- **DESCRIPTION OF THE TASK**: In the listing below, find each line with the string "film" and report it.

- **AVAILABLE DATA**:
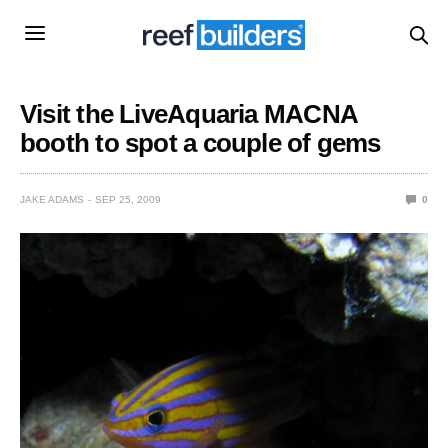
Visit the LiveAquaria MACNA
booth to spot a couple of gems
JAKE ADAMS
SEP 25, 2009
0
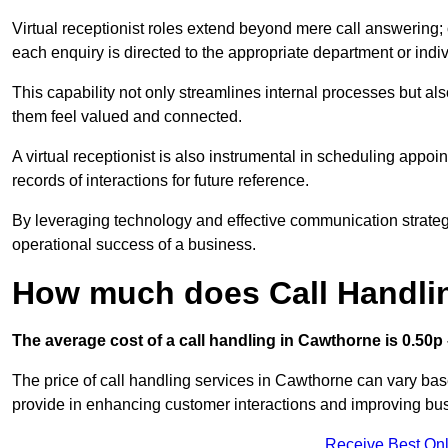
Virtual receptionist roles extend beyond mere call answering; ou
each enquiry is directed to the appropriate department or ind
This capability not only streamlines internal processes but al
them feel valued and connected.
A virtual receptionist is also instrumental in scheduling appoi
records of interactions for future reference.
By leveraging technology and effective communication strategies
operational success of a business.
How much does Call Handli
The average cost of a call handling in Cawthorne is 0.50p –
The price of call handling services in Cawthorne can vary base
provide in enhancing customer interactions and improving busin
Receive Best Onl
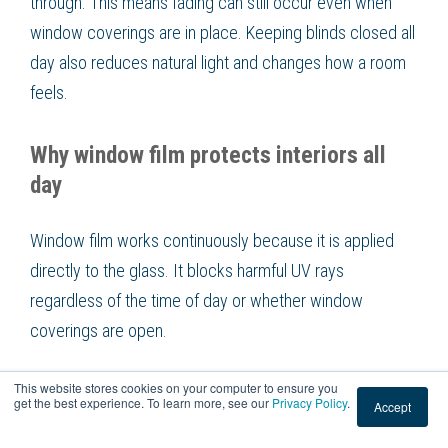
through. This means fading can still occur even when
window coverings are in place. Keeping blinds closed all
day also reduces natural light and changes how a room
feels.
Why window film protects interiors all
day
Window film works continuously because it is applied
directly to the glass. It blocks harmful UV rays
regardless of the time of day or whether window
coverings are open.
This website stores cookies on your computer to ensure you
This allows rooms to stay bright while still protecting
get the best experience. To learn more, see our
Privacy Policy
.
Accept
interior surfaces. Window film offers consistent, passive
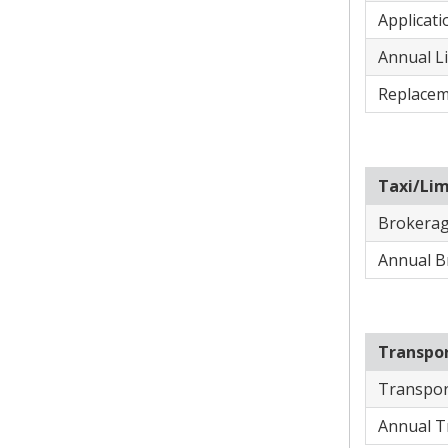
Applicati
Annual Li
Replacem
Taxi/Li
​Brokerag
​Annual B
Transpo
Transpor
Annual T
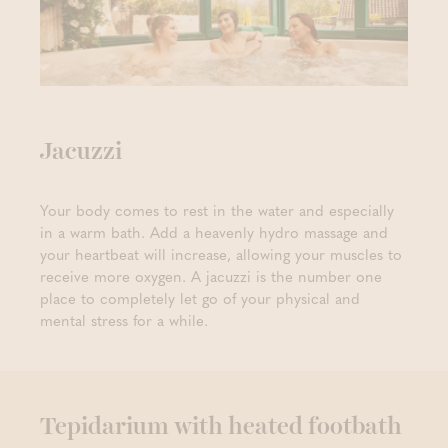
Jacuzzi
Your body comes to rest in the water and especially
in a warm bath. Add a heavenly hydro massage and
your heartbeat will increase, allowing your muscles to
receive more oxygen. A jacuzzi is the number one
place to completely let go of your physical and
mental stress for a while.
Tepidarium with heated footbath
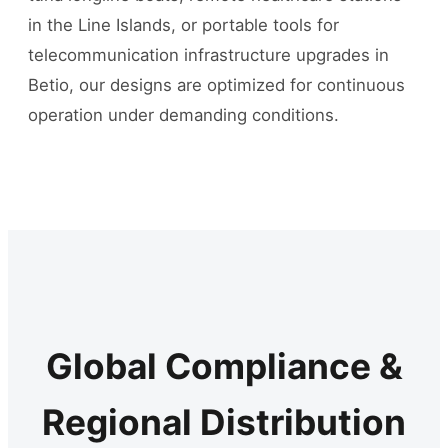
in the Line Islands, or portable tools for
telecommunication infrastructure upgrades in
Betio, our designs are optimized for continuous
operation under demanding conditions.
Global Compliance &
Regional Distribution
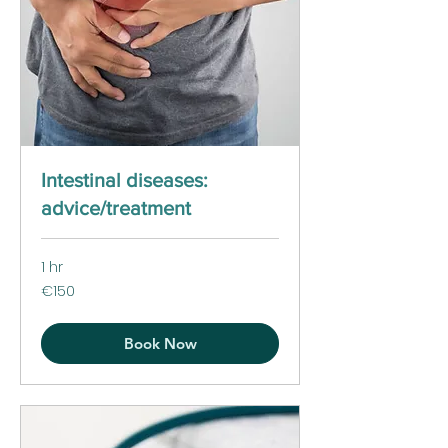
Intestinal diseases:
advice/treatment
1 hr
150
€150
euros
Book Now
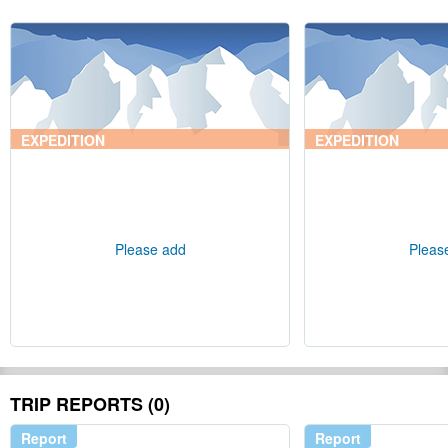
EXPEDITION
EXPEDITION
Please add
Pleas
TRIP REPORTS (0)
Report
Report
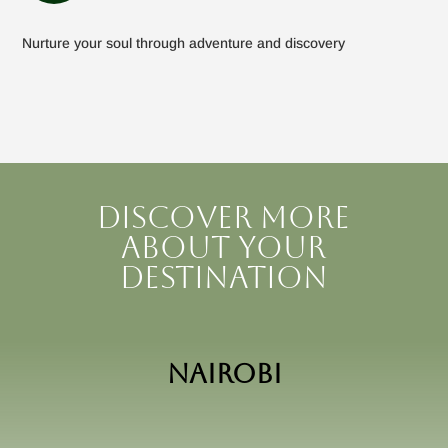
Nurture your soul through adventure and discovery
Discover more
about your
destination
Nairobi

- **ANSWER SECTION**:
Why window film protects interiors all
Window film works continuously because it is applied
interior surfaces. Window film offers consistent, passive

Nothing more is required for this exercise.